Computers Generate Faces Based on Mental Maps
Published in Brain/Neurology.
October 21, 2020
Cognitive neuroscientists have long debated about whether people have visual-like “pictures in the brain” that we activate when we think of them, or whether representations are more semantically organized in sets of features. So, for example, if asked to think of a blond person, will someone conjure in their “mind’s eye,” a typical blond person such as Taylor Swift, or will they just target some sort of blondness feature?
To help tease out this process, some cognitive neuroscientists are now collaborating with computer scientists, using machine learning paired with EEG measurements to map mental representations. In a new paper in Science Reports, Lauri Kangassalo and colleagues at the University of Helsinki used such a technique to computer-generate faces based on the intentions of people thinking about certain facial features.

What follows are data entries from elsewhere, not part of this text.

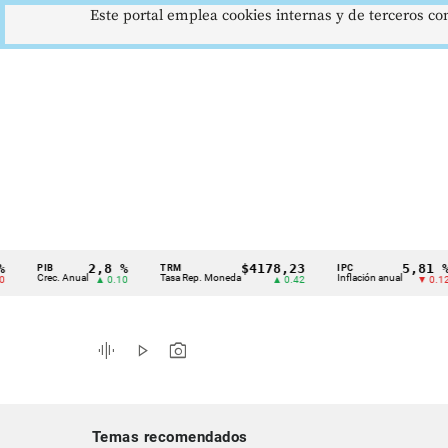
Este portal emplea cookies internas y de terceros con
2,8 %
$4178,23
5,81 %
PIB
TRM
IPC
Cintillo
Crec. Anual
Tasa Rep. Moneda
Inflación anual
▲ 0.10
▲ 0.42
▼ 0.12
de
indicadores
graphic_eq
play_arrow
photo_camera
económicos
Colombia
Temas recomendados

“Faces, in particular, seem to work great, maybe because it is a very constrained part of vision that humans seem to be incredibly good at; only very recently, new methods in machine learning have been able to surpass our ability to recognize thousands of distinct faces,” says Michiel Spapé, a co-author on the new paper. “As such models very much started by borrowing from research on human physiology and perceptual processes, I think it’d be a beautiful irony if now we could use them to solve old questions in cognitive psychology as well.”